In 1991 “60 Minutes” aired a program describing the French Paradox. The French have a diet high in saturated fats and yet their incidence of heart disease is far less than that of Americans.
The reason, they postulated, was the consumption of red wine. Wine lovers rejoiced and American wine sales surged. As the hype started running out of control challenges started to be made. The French diet after all was considerably different to the American diet. Factors cited included eating habits, particularly not snacking between meals, serving sizes, not indulging in fast foods, smoking, taking time to savor and digest a meal. The list of contributing factors grew longer and longer. The controversy sparked interest from the scientific community and research began in earnest.
One test was set up to see what effect alcohol had on heart disease. It had long been reported that a moderate amount of alcohol was good for health. The test involved providing half of the participants with gin and the other half with red wine. The red wine drinkers showed a significant improvement in heart health over the gin drinkers.
(I’m not sure how one gets to participate in these trials but if anyone reading this needs someone to sample the finest Pinot Noirs, I am available).
Now one might expect that as controlled experiments kicked in and variables were eliminated, that claims made to explain the French Paradox would start to crumble. Generally, controlled experiments eliminate a lot of variables. Then in February 2006 the cover of Fortune Magazine was emblazoned with a glass of red wine being poured and the caption “Drink Wine and Live Longer”. Not only did the latest research show that red wine was good for your heart but it slowed down the aging process. Wine lovers rejoiced and sales surged.
It appears that the magic ingredient is Resveratrol, a polyphenol. Resveratrol is produced naturally by certain plants to fight off attacks by pathogens such as bacteria and fungi. It is evident in the grape skins and hence it is found only in red wine which is fermented in contact with the grape skins. White wines are fermented after the skins have been removed. The article claims that “it kept overfed mice from gaining weight, turned them into the equivalent of Olympic marathoners, and seemed to slow down their aging process”. The amount of resveratrol found in grape skins also varies with the type of grape, its geographic origin, and exposure to fungal infection. Some Pinot Noirs contain as much as forty times the amounts found in other red wines.
I am having disturbing visions that somewhere a bunch of overfed rodents are enjoying some of our finest wines.

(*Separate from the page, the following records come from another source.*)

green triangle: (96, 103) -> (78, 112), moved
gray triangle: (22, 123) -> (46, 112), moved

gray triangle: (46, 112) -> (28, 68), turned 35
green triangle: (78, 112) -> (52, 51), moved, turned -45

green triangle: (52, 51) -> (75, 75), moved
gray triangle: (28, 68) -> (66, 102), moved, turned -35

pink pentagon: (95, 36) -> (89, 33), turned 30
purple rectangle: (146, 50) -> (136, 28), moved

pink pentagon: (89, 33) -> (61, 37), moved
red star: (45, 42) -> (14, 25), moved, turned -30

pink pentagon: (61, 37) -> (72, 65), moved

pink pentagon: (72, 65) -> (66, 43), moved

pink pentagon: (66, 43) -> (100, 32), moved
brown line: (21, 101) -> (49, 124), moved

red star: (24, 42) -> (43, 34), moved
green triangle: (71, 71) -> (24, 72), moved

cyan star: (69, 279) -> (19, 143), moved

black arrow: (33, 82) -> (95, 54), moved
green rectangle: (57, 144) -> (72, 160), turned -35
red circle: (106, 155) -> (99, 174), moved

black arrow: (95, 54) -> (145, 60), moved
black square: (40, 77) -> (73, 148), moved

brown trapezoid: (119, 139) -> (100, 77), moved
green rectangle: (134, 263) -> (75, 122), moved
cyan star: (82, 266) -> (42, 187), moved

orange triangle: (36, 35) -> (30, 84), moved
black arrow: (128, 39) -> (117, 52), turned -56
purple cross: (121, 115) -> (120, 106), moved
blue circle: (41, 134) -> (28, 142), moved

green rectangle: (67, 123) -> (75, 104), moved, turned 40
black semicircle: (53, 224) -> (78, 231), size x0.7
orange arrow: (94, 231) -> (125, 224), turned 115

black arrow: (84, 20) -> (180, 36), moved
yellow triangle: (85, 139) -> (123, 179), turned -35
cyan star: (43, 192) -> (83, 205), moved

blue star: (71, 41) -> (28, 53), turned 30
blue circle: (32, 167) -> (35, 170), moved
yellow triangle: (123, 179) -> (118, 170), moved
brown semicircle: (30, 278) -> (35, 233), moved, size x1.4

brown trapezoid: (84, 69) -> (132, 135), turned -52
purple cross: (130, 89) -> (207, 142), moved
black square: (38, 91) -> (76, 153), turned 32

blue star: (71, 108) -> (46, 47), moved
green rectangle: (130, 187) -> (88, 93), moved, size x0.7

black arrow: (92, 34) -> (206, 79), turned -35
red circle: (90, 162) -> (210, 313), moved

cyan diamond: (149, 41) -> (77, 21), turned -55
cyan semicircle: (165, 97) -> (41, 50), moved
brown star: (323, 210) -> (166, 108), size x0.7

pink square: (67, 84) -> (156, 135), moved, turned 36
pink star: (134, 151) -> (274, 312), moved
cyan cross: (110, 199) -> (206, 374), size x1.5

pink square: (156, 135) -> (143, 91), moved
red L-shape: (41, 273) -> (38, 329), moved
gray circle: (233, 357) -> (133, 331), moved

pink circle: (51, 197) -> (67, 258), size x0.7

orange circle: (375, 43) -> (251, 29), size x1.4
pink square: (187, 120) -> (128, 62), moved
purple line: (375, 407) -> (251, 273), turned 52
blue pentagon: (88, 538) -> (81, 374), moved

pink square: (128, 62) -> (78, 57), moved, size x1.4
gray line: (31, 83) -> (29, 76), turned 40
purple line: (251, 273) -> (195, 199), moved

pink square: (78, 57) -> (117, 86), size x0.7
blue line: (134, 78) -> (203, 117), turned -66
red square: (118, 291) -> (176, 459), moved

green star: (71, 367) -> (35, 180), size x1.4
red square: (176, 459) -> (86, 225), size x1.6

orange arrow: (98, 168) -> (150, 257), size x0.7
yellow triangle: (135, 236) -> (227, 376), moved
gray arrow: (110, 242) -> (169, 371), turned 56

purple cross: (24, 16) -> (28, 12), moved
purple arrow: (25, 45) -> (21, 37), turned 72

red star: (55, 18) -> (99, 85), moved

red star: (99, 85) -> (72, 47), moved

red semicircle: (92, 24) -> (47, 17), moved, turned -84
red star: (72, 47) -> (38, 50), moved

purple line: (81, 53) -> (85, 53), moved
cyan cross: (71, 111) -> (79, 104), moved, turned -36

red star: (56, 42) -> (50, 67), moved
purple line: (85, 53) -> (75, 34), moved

Resveratrol, in addition to being heart protective, is now believed to be therapeutically beneficial to patients with Alzheimer’s, diabetes, ischemia and Huntingdon’s disease.
Could the news be any better? It turns out resveratrol is also present in dark chocolate and peanuts, particularly peanut butter. Also if you do not drink alcohol it is present in grape juice. The best choice is juice made from dark concord grapes.
The Fortune Magazine article outlined a start-up biotech company, Sirtris Pharmaceuticals engaged in developing resveratrol for therapeutic use. The company was formed in 2004 and had attracted $82M in venture capital. I checked up on this company, often referred to as an anti-aging company but now focused on type 2 diabetes. Why? Well, it turns out that the FDA don’t class aging as a disease. By May 2007 Sirtris went public with a $60M offering and a year later it was acquired for $720M by GlaxoSmithKline.
A recent report published in The Lancet shows that based on current trajectories, more than half of all babies born in industrialized nations since the year 2000 can expect to live into the triple digits. Resveratrol may well play a role in achieving that. I’m sticking with red wine.